NRC Section Chief: James W. Clifford.
Previously Published Notices of Consideration of Issuance of Amendments
to Facility Operating Licenses, Proposed No Significant Hazards
Consideration Determination, and Opportunity for a Hearing
The following notices were previously published as separate
individual notices. The notice content was the same as above. They
were published as individual notices either because time did not
allow the Commission to wait for this biweekly notice or because the
action involved exigent circumstances. They are repeated here
because the biweekly notice lists all amendments issued or proposed
to be issued involving no significant hazards consideration.
For details, see the individual notice in the Federal Register
on the day and page cited. This notice does not extend the notice
period of the original notice.
Entergy Nuclear Operations, Inc., Docket No. 50-247, Indian Point
Nuclear Generating Unit No. 2, Westchester County, New York
Date of amendment request: June 13, 2002.
Brief description of amendment request: The proposed amendment
would revise Technical Specifications Section 4.13.A, ``Inspection
Requirements,'' to allow the use of the optimum eddy current probe
size when performing steam generator tube inspections. The proposed
amendment would also correct several grammatical errors.
Date of publication of individual notice in Federal Register:
June 25, 2002 (67 FR 42806).
Expiration date of individual notice: July 25, 2002.
Notice of Issuance of Amendments to Facility Operating Licenses
During the period since publication of the last biweekly notice,
the Commission has issued the following amendments. The Commission
has determined for each of these amendments that the application
complies with the standards and requirements of the Atomic Energy
Act of 1954, as amended (the Act), and the Commission's rules and
regulations. The Commission has made appropriate findings as
required by the Act and the Commission's rules and regulations in 10
CFR Chapter I, which are set forth in the license amendment.
Notice of Consideration of Issuance of Amendment to Facility
Operating License, Proposed No Significant Hazards Consideration
Determination, and Opportunity for A Hearing in connection with
these actions was published in the Federal Register as indicated.

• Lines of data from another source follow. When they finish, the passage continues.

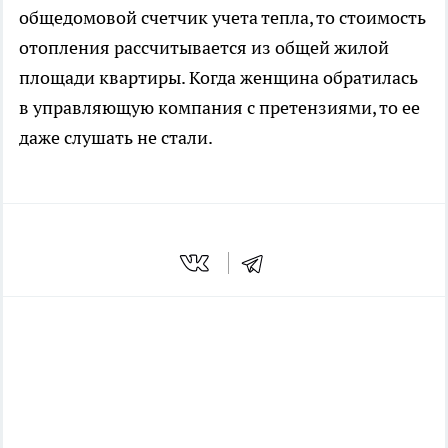
общедомовой счетчик учета тепла, то стоимость
отопления рассчитывается из общей жилой
площади квартиры. Когда женщина обратилась
в управляющую компания с претензиями, то ее
даже слушать не стали.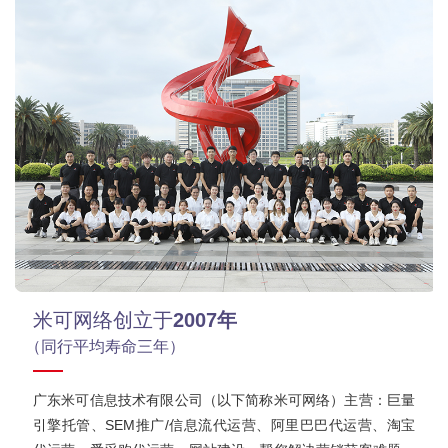
米可网络创立于
2007年
（同行平均寿命三年）
广东米可信息技术有限公司（以下简称米可网络）主营：巨量
引擎托管、SEM推广/信息流代运营、阿里巴巴代运营、淘宝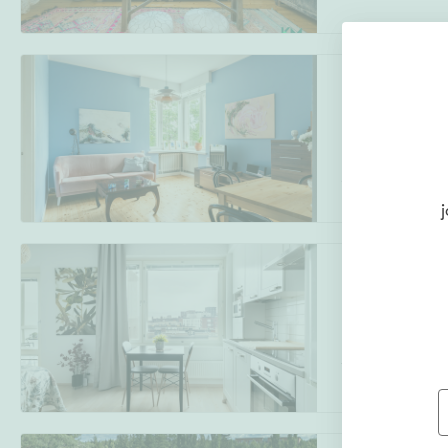
Helsinginkatu 4
Kallio
,
Helsinki
2h, kk, kph
j
Leonkatu 19
Kalasatama
,
He
1h, avok, kph, la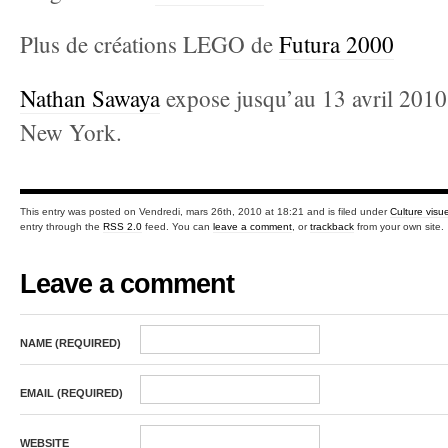
Plus de créations LEGO de
Futura 2000
Nathan Sawaya
expose jusqu’au 13 avril 2010 
New York.
This entry was posted on Vendredi, mars 26th, 2010 at 18:21 and is filed under
Culture visue
entry through the
RSS 2.0
feed. You can
leave a comment
, or
trackback
from your own site.
Leave a comment
NAME (REQUIRED)
EMAIL (REQUIRED)
WEBSITE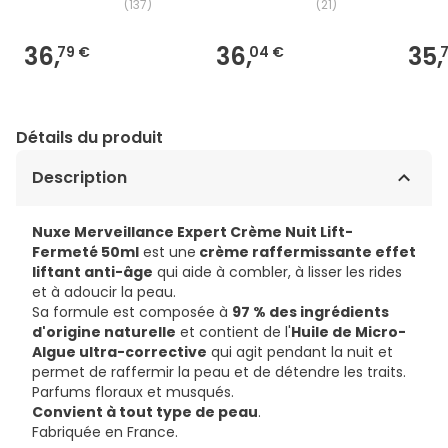
(
137
)
(
21
)
36,
36,
35,
79 €
04 €
Détails du produit
Description
Nuxe Merveillance Expert Crème Nuit Lift-
Fermeté 50ml
est une
crème raffermissante effet
liftant anti-âge
qui aide à combler, à lisser les rides
et à adoucir la peau.
Sa formule est composée à
97 % des ingrédients
d'origine naturelle
et contient de l'
Huile de Micro-
Algue ultra-corrective
qui agit pendant la nuit et
permet de raffermir la peau et de détendre les traits.
Parfums floraux et musqués.
Convient à tout type de peau
.
Fabriquée en France.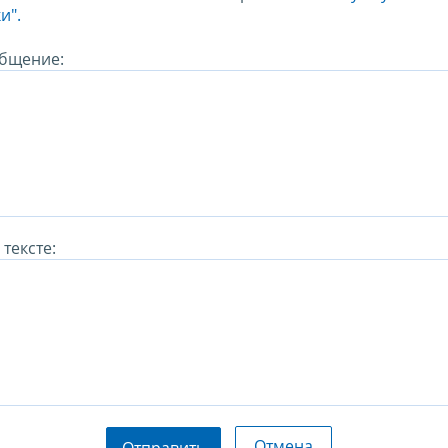
и".
бщение:
тексте:
Отмена
Отправить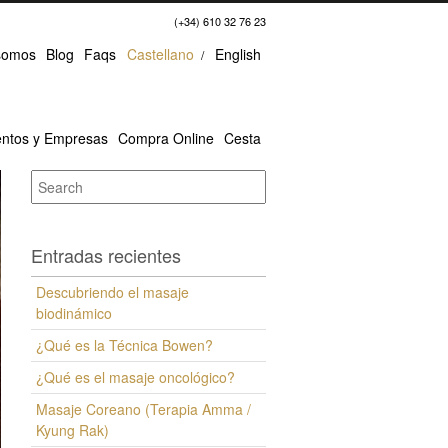
(+34) 610 32 76 23
somos
Blog
Faqs
Castellano
English
ntos y Empresas
Compra Online
Cesta
Entradas recientes
Descubriendo el masaje
biodinámico
¿Qué es la Técnica Bowen?
¿Qué es el masaje oncológico?
Masaje Coreano (Terapia Amma /
Kyung Rak)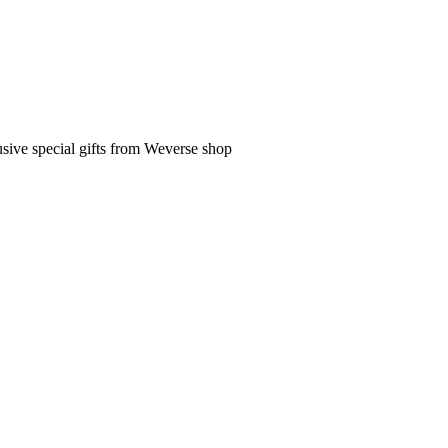
ve special gifts from Weverse shop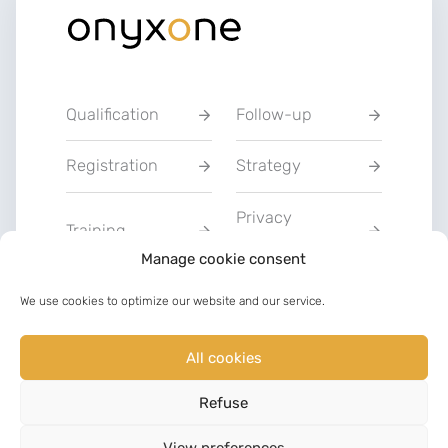
Qualification
Follow-up
Registration
Strategy
Privacy
Training
Statement
Manage cookie consent
Charter of Good
We use cookies to optimize our website and our service.
Communication
Faith
All cookies
LinkedIn
Facebook
Refuse
©
2023
View preferences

Unless otherwise indicated, the Commission has determined that
these amendments satisfy the criteria for categorical exclusion in
accordance with 10 CFR 51.22. Therefore, pursuant to 10 CFR
51.22(b), no environmental impact statement or environmental
assessment need be prepared for these amendments. If the Commission
has prepared an environmental assessment under the special
circumstances provision in 10 CFR 51.12(b) and has made a
determination based on that assessment, it is so indicated.
For further details with respect to the action see (1) the
applications for amendment, (2) the amendment, and (3) the
Commission's related letter, Safety Evaluation and/or Environmental
Assessment as indicated. All of these items are available for public
inspection at the Commission's Public Document Room, located at One
White Flint North, 11555 Rockville Pike (first floor), Rockville,
Maryland. Publicly available records will be accessible from the
Agencywide Documents Access and Management Systems (ADAMS) Public
Electronic Reading Room on the internet at the NRC web site, http://www.nrc.gov/reading-rm/adams.html. If you do not have access to
ADAMS or if there are problems in accessing the documents located in
ADAMS, contact the NRC Public Document Room (PDR) Reference staff at
1-800-397-4209, 301-415-4737 or by email to [email protected].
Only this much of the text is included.